TensorFlow `matmul` equivalent in Julia: matrix multiplication with two given tensor dimensions

Does Julia have an equivalent of TensorFlow matmul ? I need matrix multiplication using two given (or pre-defined) dimensions of the tensors, preserving other dimensions.

Tensorflow matmul uses the two innermost tensor dimensions for matrix multiplication, and preserves the remaining dimensions. In pseudocode, A_ijkmn=sum_x(B_ijkmx * C_ijkxn), summing across dimension x , which is the last dim of B and second last dim of C. So, the innermost dims must agree for multiplication, and the preserved dims must be the same between the two tensors. The actual indices do not matter.

I need this to play nicely with CuArrays and Zygote . The ultimate goal is to use it for a deep learning model.

I am aware of TensorOperations, and might end up using that. The drawbacks are:

  • I would not want to pull in a new dependency if there is similar functionality in packages that come with Julia Distro
  • Dimensions need to be specified explicitly

mul!(c, a, b)

I think the right term for this is batched matrix multiplication. For every value of i,j, there is one mul! to be done.

TensorOperations.jl doesn’t allow this operation. And isn’t by default Zygote-differentiable. (Although it does now do CuArrays.)

You can use BatchedRoutines.jl and its Cu friend for this. But they don’t handle derivatives. IIRC you can borrow that from Transformers.jl if you dig a bit.

There is also a PR to add some of this to NNlib.

I think this functionality is available in OMEinsum and (possibly without the derivs) in TensorOperations. Both packages need specifying the dimensions explicitly, though.
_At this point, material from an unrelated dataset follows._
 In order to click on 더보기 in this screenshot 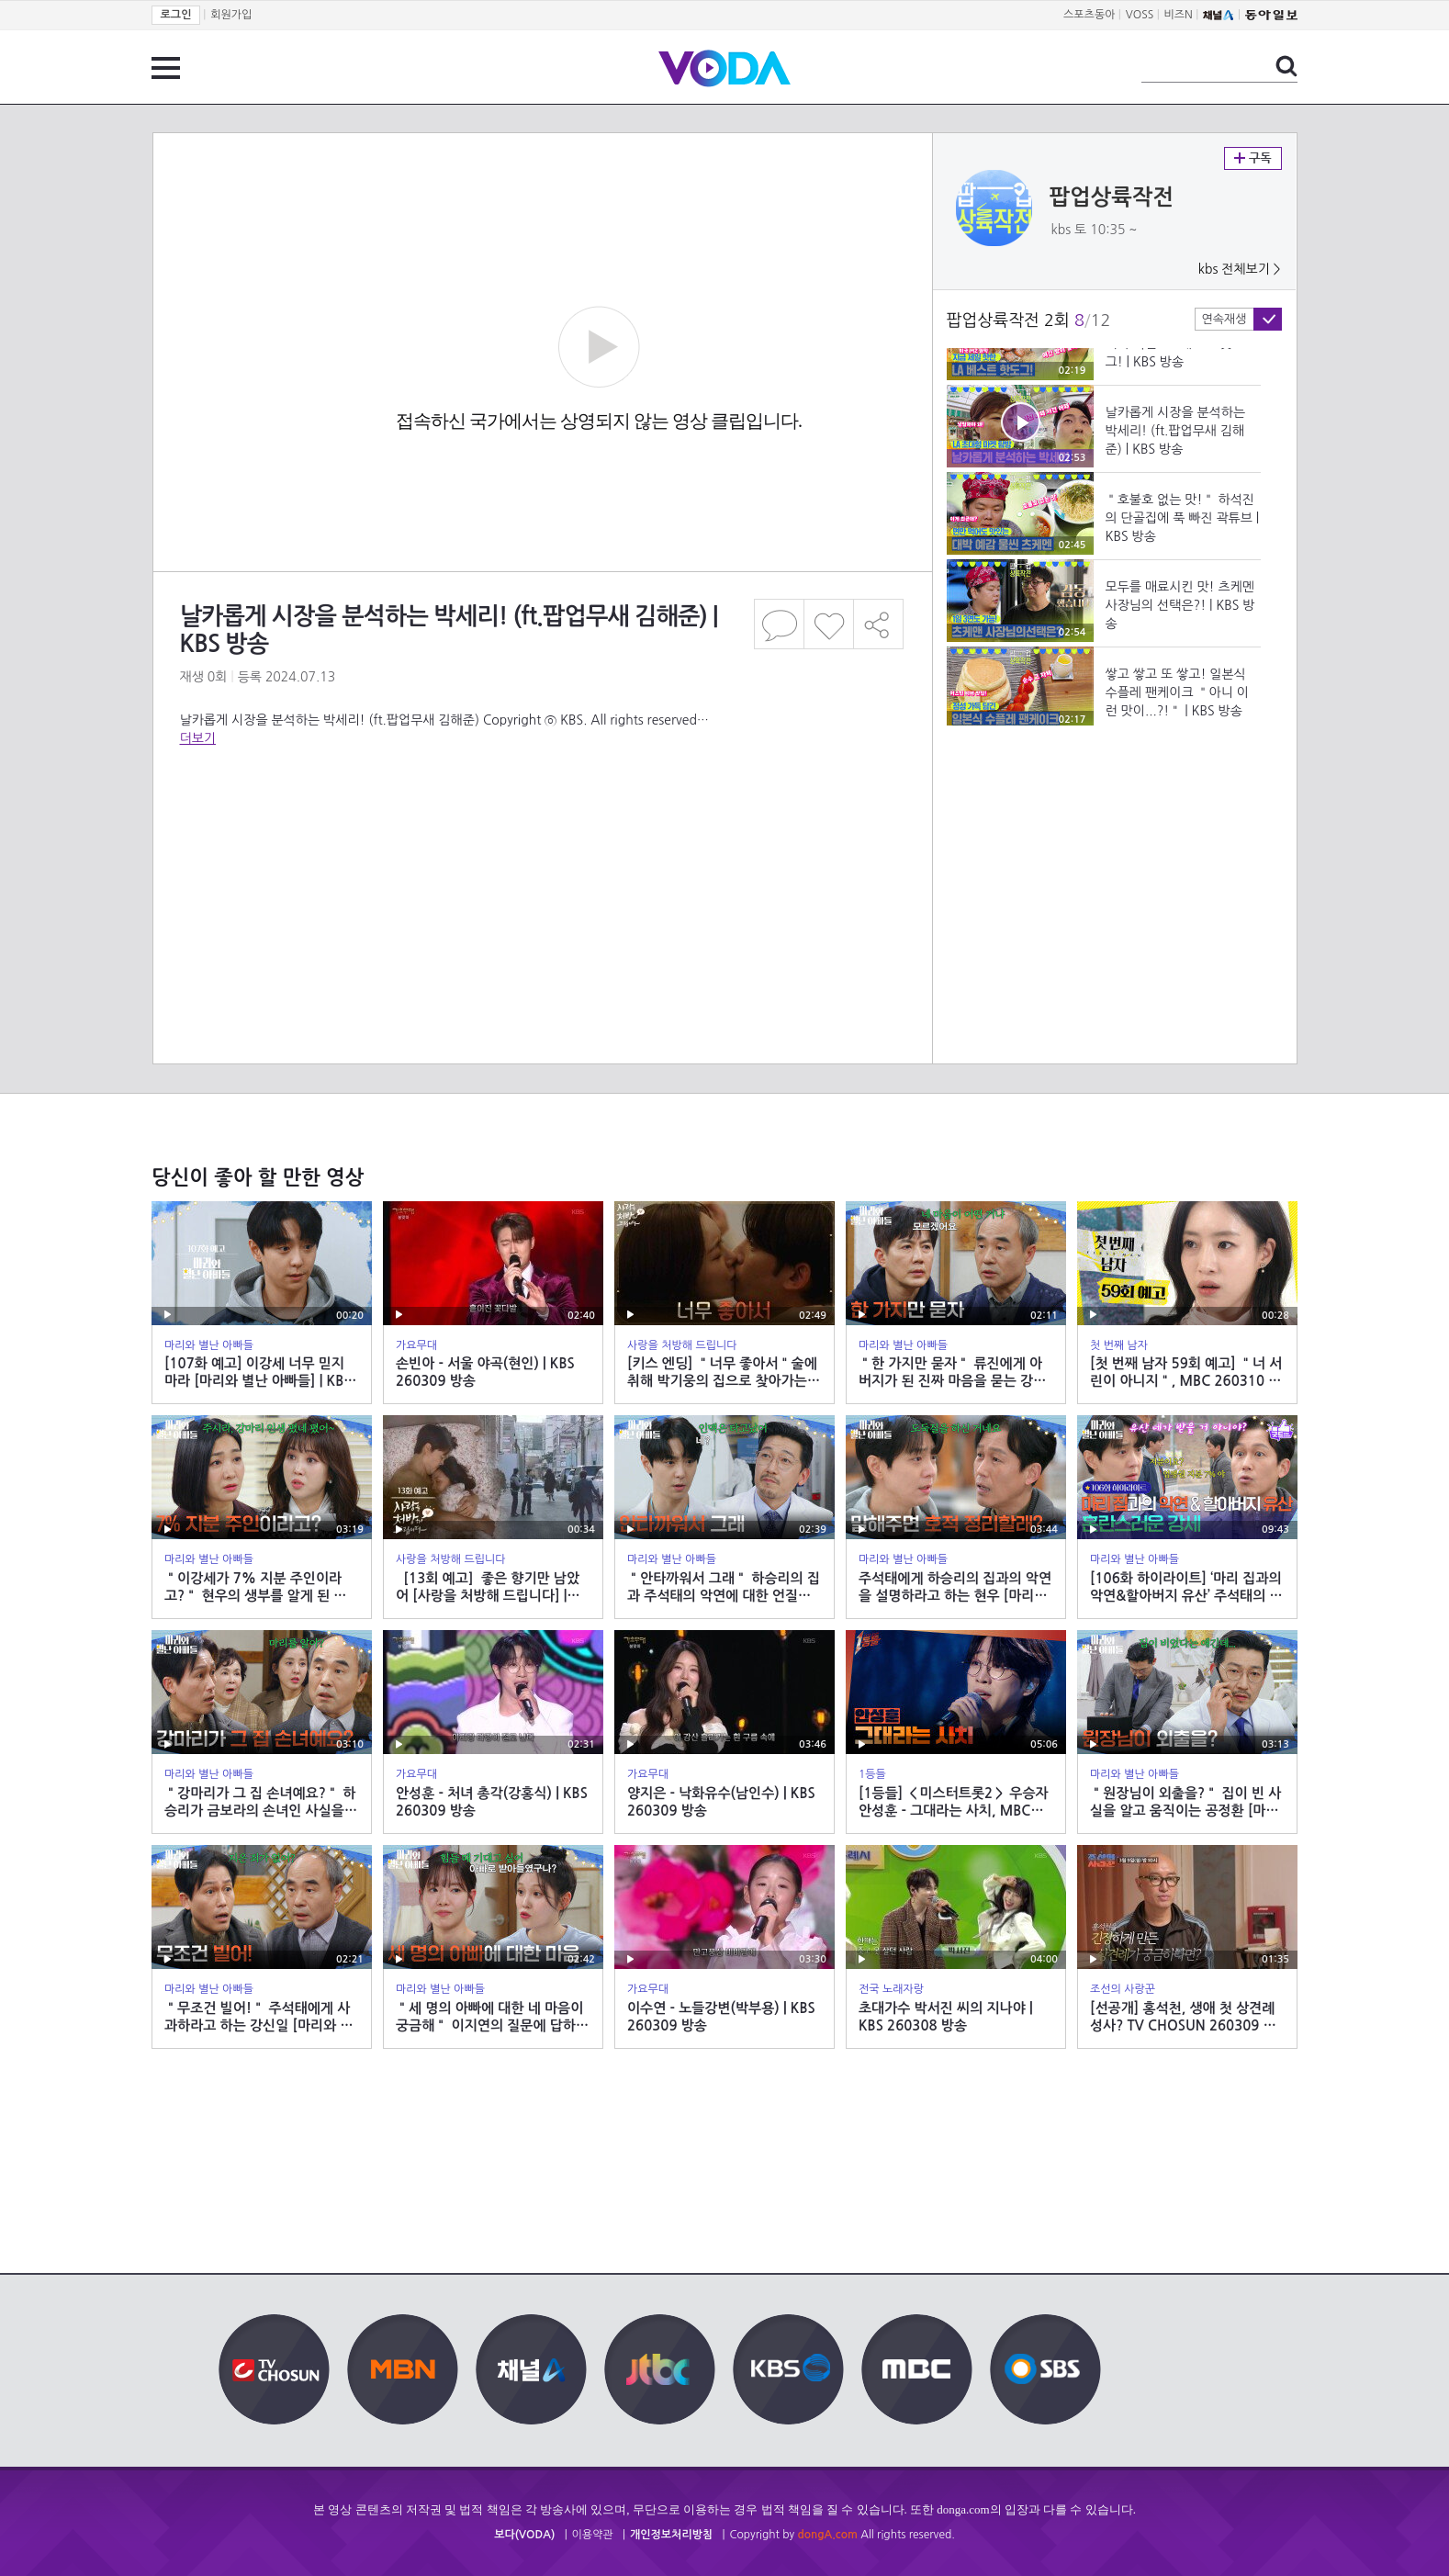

Yes I just saw that this may have been be added to OMEinsum too, master? (Can’t seem to install to check.) But TensorOperations does not allow this:

julia> using TensorOperations

julia> B = rand(2,2,2,2,2); C = rand(2,2,2,2,2);

julia> @tensor A[i,j,k,m,n] := B[i,j,k,m,x] * C[i,j,k,x,n]
ERROR: TensorOperations.IndexError{String}("non-matching indices between left and right hand side: \$(Expr(:(:=), :(var\"##255\"[i, j, k, m, n]), :(var\"##253\"[i, j, k, m, x] * var\"##254\"[i, j, k, x, n])))")
pkg> add OMEinsum

Works for me.

TensorOperations does not allow this

Weird, this must be a recently introduced bug. Their docs claim they can do it.